Джон и Виртус шли теперь в тени, но солнце освещало горы за лесом и за полями, укромные свежие лощины, голубые и малиновые скалы. Когда путники вышли на поляну, уже летали ночные бабочки. Посередине поляны стоял невысокий дом с колоннами, к нему вел мост, дверь была открыта. Подводя немощного к дому, Джон увидел, как зажгли свет, и в окне показался старец, окруженный своими детьми.

— Живите здесь, сколько хотите, — сказал он, когда Джон попросил у него приюта. — Быть может, мы исцелим вашего друга, если немощь его исцелима.

Присаживайтесь, ешьте, а затем поведайте нам о себе.

Тут мне приснилось, что путников усадили в удобные кресла, и сыновья мистера Мудра принесли им воды, чтобы умыться с дороги. Когда же они умылись, женщина поставила перед ними столик, на котором были хлеб, сыр, ягоды, творог и пахта в кувшине.

— Здесь мы не можем добыть вина, — печально сказал мистер Мудр.

Насытившись, Джон заметил, что все молча ждут рассказа, и постарался вспомнить, как что было. Когда он вспомнил, он заговорил и рассказал все с самого начала, с той минуты, как ему явился остров.

Затем Виртуса куда-то увели, а самого его проводили в комнату, или келью, где стояли стол, кровать и кувшин воды. Джон лег и сразу заснул, хотя ложе его было жестким.

Глава 7. Ночной путь через Ущелье

Среди ночи Джон открыл глаза и увидел большую луну, светившую в окне, очень низко. У кровати его стояла женщина в темной одежде. Когда он хотел заговорить, она подняла руку.

— Я — Муза созерцания, — сказала она, — сестра мистера Мудра. Встань и иди за мною.

Джон встал и пошел за ней из дома на зеленую траву. Вместе дошли они до леса, и тут он заметил, что лес отделяет расщелина, не широкая, но все же такая, которую не перешагнешь.

— Днем ты ее не перепрыгнешь, — сказала женщина в темном, — но при лунном свете перепрыгнуть ее можно.

Веря ей, Джон собрался и прыгнул, и оказался дальше, чем думал, и даже выше, над деревьями. Приземлился он на холме. Женщина стояла рядом.

— Нам еще долго идти, — сказала она. И они пошли через холмы и долины, освещенные луною, и дошли до утесов, и Джон увидел море. Ночью остров был виден плохо, но он был, и почему-то казался еще ощутимей, чем прежде.

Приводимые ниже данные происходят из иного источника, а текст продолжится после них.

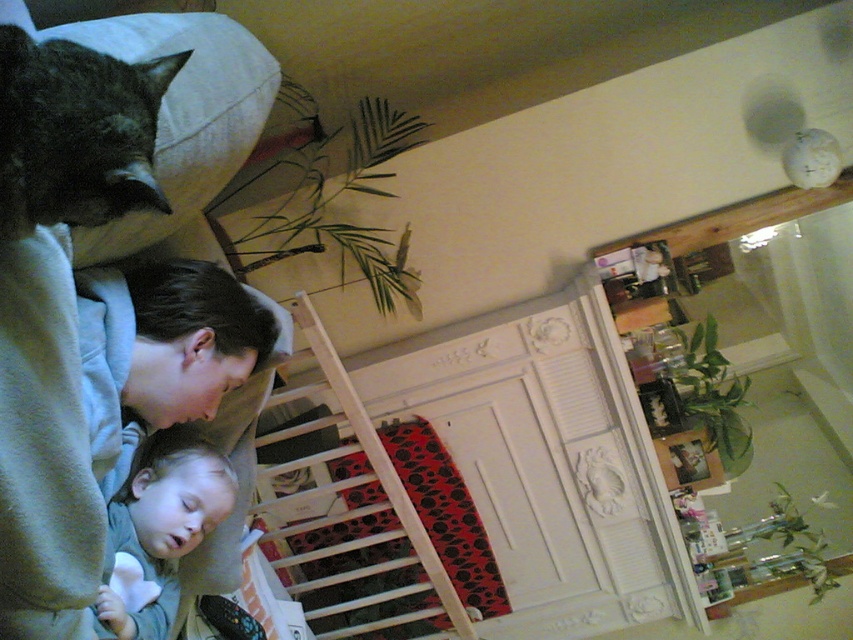 You are a photographer trying to capture a clear photo of the gray fur cat at upper left and the soft gray fabric at lower left. Since the scene is slightly tilted, you need to adjust your camera angle. Which object should you focus on first to ensure both are in frame?

The gray fur cat at upper left is in front of the soft gray fabric at lower left, so you should focus on the gray fur cat at upper left first to ensure both are in frame.

You are a photographer trying to capture a candid shot of the gray fur cat at upper left and the soft gray fabric at lower left. To ensure both subjects are in focus, you need to know their relative positions. Which object is positioned to the right side of the other?

The gray fur cat at upper left is to the right of the soft gray fabric at lower left.

You are a photographer trying to capture a candid shot of the gray fur cat at upper left without disturbing the sleeping person. The camera you are using has a minimum focusing distance of 30 inches. Can you take the photo from your current position?

The gray fur cat at upper left and camera are 34.35 inches apart. Since the minimum focusing distance is 30 inches, the photographer can take the photo from the current position as the distance is sufficient. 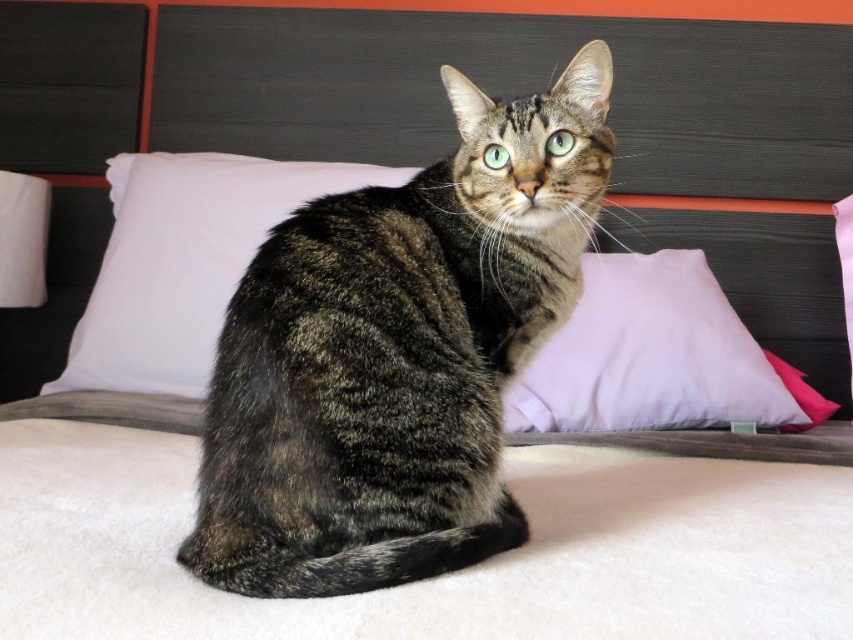 Does white soft pillow at center have a greater height compared to pink fabric pillow at center?

Correct, white soft pillow at center is much taller as pink fabric pillow at center.

Which is more to the right, white soft pillow at center or pink fabric pillow at center?

pink fabric pillow at center is more to the right.

Which is behind, point (120, 380) or point (599, 310)?

The point (120, 380) is behind.

Identify the location of white soft pillow at center. (184, 260).

What do you see at coordinates (397, 353) in the screenshot?
I see `shiny brown fur cat at center` at bounding box center [397, 353].

Is the position of shiny brown fur cat at center more distant than that of white soft pillow at center?

No.

Does point (265, 557) come closer to viewer compared to point (207, 218)?

Yes.

Where is `shiny brown fur cat at center`? The height and width of the screenshot is (640, 853). shiny brown fur cat at center is located at coordinates (397, 353).

Is shiny brown fur cat at center further to the viewer compared to pink fabric pillow at center?

No.

Who is positioned more to the right, shiny brown fur cat at center or pink fabric pillow at center?

pink fabric pillow at center

Find the location of a particular element. Image resolution: width=853 pixels, height=640 pixels. shiny brown fur cat at center is located at coordinates (397, 353). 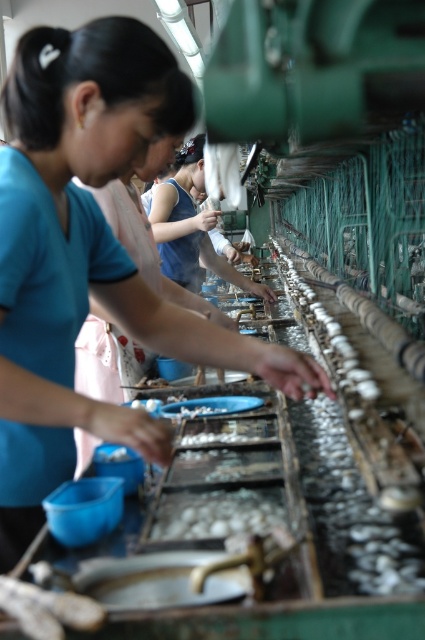 You are a quality inspector in the factory and need to check the position of the matte blue shirt at center relative to the white glossy oyster at center. Which one is on the left side?

The matte blue shirt at center is to the left of the white glossy oyster at center.

Looking at this image, where is the matte blue shirt at center located in the image?

The matte blue shirt at center is located at point (87, 260) in the image. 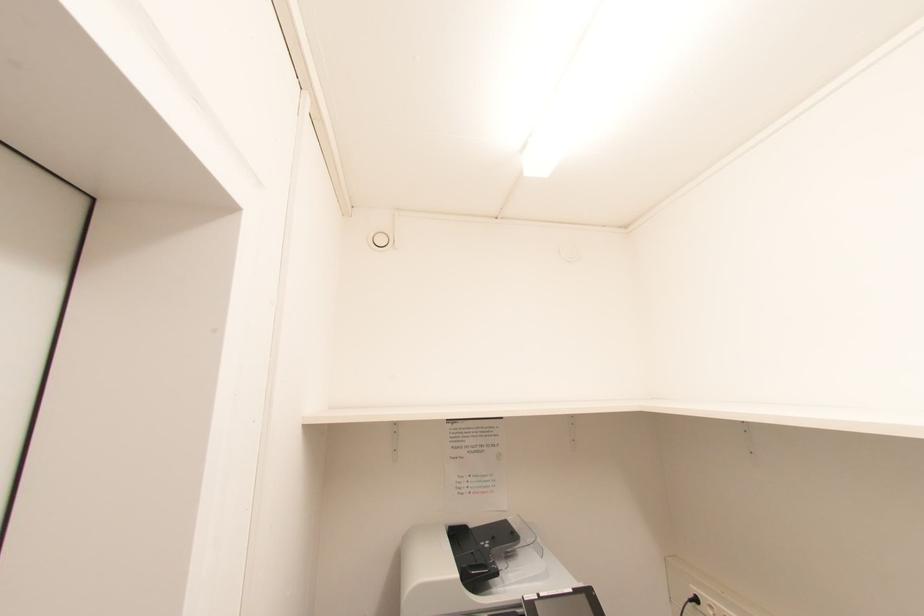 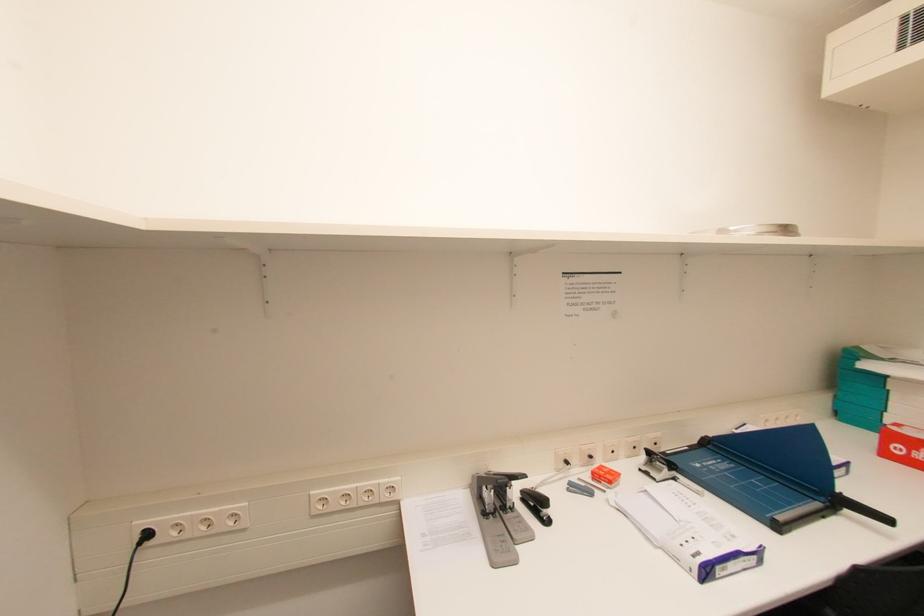 Question: The camera is either moving clockwise (left) or counter-clockwise (right) around the object. The first image is from the beginning of the video and the second image is from the end. Is the camera moving left or right when shooting the video?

— Когда ты научишься лучше прыгать, — сказала женщина, — мы прыгнем и туда. На сегодня же — хватит.

Джон обернулся к ней, чтобы ответить, но и она, и море, и остров исчезли, и он проснулся в своей келье. Светило солнце, звенел звонок.

Глава 8. По эту сторону, днём

Мистер Мудр, Виртус и Джон сидели на террасе, выходившей на Запад. Ветер дул с Юга. Над — холмами стлался легкий туман, и путникам казалось, что холмы эти — в другом мире, хотя до них было совсем недалеко.

— Остров на Западе есть, — говорил мистер Мудр, — есть и горы на Востоке, но тут нас подстерегают две ошибки, и надо их преодолеть, найти путь между ними, иначе мудрости не обретешь. Первую ошибку допускают южане, и состоит она в том, что остров и горы признаются столь же реальными, как эта долина, что они помещены в пространстве. Если и вы думаете так, оставьте это, дети мои, не страшась и не обольщаясь надеждой. Это — суеверие, и всякий, кто ему поддался, окажется в топях и чащобах дальнего Юга, у колдунов, среди пустых прельщений и бессмысленных ужасов. Такое же суеверие — представлять себе Хозяина как человека, вроде меня или вас.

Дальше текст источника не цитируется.